Easy Ride: Labour Clears Planning Obstacles To Make Way For Theme Park Britain
Illustrations by Tracy Worrall
9 min read
Labour is proudly overturning decades of planning obstacles suffered by theme parks to make way for a new Universal resort in Bedford. Sienna Rodgers explores how ministers are getting it over the line and what the park will offer
“Hands up who has been to Peppa Pig World?” Boris Johnson asked the Confederation of British Industry conference in 2021. “I was initially quite hesitant, but I found it was very much my kind of place,” the then-prime minister told the bewildered crowd.
It was a speech that went down badly with business leaders and MPs who criticised it as “rambling” and “embarrassing”. Keir Starmer was not impressed either, confirming that he had been to the family amusement park but found it “dreadful”.
The Labour leader has changed his tune on theme parks as Prime Minister, however: he is now putting them front-and-centre of his ‘builders, not blockers’ growth agenda, having announced in April that he had closed the deal on a new Universal entertainment resort in Bedfordshire. Set to open in 2031, it will be the first Universal-branded site in Europe, following its parks in Orlando, Hollywood, Beijing, Osaka and Singapore.
In creating a theme park and 500-room hotel in a 476-acre entertainment resort complex, the plan is to generate 20,000 jobs during the construction phase, with an on-site peak of about 5,000, then have 8,000 jobs ongoing once the resort is open. Universal also says its projects usually create 1.5 indirect jobs for every direct one.
The government has declared that the project will bring an estimated £50bn boost to the UK economy by 2055. So, why the UK?

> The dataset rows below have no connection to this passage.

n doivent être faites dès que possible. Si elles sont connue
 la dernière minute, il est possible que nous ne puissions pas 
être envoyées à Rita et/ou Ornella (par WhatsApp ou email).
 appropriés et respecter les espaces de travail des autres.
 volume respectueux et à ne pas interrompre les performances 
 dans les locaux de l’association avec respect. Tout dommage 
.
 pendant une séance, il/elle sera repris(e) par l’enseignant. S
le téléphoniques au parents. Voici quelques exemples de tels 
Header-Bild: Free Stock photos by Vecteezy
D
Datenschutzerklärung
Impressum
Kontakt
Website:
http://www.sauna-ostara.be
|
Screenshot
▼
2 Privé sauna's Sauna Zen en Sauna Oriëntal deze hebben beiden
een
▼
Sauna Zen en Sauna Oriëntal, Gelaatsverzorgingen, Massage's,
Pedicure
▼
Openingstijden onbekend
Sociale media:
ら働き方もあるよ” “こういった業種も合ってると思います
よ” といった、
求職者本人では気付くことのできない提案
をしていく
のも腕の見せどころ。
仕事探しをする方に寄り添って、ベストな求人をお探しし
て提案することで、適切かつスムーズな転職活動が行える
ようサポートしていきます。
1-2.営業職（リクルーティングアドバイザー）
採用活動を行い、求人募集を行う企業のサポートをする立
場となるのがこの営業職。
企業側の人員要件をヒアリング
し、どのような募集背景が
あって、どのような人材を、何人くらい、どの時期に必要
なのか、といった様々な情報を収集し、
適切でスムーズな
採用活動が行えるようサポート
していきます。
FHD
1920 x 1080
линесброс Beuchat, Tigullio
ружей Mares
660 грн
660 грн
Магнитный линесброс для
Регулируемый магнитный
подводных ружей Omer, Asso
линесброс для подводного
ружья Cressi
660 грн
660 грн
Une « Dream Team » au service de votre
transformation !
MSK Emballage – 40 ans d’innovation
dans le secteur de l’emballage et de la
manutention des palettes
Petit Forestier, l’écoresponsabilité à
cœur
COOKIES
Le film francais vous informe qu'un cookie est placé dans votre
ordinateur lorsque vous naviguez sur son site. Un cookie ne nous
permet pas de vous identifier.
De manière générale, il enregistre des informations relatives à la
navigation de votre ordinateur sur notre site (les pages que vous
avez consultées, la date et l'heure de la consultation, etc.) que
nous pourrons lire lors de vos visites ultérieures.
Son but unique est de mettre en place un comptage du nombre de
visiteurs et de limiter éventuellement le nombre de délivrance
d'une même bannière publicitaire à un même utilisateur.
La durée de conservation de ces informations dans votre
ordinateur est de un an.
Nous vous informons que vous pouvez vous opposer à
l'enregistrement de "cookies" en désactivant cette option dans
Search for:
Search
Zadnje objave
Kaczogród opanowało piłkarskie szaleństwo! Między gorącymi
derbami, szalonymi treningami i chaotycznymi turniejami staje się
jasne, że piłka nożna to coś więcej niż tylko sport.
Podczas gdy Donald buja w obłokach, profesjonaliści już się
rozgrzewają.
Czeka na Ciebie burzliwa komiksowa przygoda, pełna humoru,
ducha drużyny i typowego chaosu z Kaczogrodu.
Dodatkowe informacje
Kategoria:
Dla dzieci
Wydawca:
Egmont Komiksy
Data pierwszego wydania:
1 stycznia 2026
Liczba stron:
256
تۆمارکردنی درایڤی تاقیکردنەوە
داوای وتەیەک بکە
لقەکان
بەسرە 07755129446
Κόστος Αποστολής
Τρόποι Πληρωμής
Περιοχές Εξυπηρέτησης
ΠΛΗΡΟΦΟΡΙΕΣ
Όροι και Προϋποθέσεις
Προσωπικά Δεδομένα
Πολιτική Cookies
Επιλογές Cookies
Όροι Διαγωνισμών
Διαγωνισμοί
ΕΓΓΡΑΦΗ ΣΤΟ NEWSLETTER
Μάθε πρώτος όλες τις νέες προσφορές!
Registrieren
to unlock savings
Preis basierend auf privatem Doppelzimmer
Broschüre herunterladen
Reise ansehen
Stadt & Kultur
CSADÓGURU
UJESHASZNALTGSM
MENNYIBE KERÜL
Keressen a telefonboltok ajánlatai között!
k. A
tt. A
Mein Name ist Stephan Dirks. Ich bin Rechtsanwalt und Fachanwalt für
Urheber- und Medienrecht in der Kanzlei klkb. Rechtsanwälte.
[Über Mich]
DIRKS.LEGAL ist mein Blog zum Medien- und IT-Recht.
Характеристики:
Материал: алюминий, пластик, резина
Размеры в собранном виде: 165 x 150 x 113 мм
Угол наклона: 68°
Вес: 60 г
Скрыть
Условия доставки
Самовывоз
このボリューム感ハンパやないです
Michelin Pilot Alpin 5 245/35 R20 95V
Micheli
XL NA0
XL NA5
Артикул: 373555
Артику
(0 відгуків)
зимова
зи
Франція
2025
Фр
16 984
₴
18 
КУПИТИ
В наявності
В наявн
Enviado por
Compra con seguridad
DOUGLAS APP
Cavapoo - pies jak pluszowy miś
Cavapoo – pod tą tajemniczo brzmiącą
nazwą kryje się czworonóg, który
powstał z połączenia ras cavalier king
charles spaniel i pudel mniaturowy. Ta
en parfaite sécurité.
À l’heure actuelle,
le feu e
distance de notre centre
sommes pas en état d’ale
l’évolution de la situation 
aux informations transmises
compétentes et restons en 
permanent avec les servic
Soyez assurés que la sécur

“We have been looking to build a Universal Park in Europe for decades now,” Page Thompson, president of new ventures at Universal Destinations and Experiences, tells The House.
“We picked the UK because of the large population, the large tourism, the strength of the creative industries in the country, and the demonstrated fact that people in the UK love our products, because 1.2 million people travel to Orlando every year to visit our parks,” he explains.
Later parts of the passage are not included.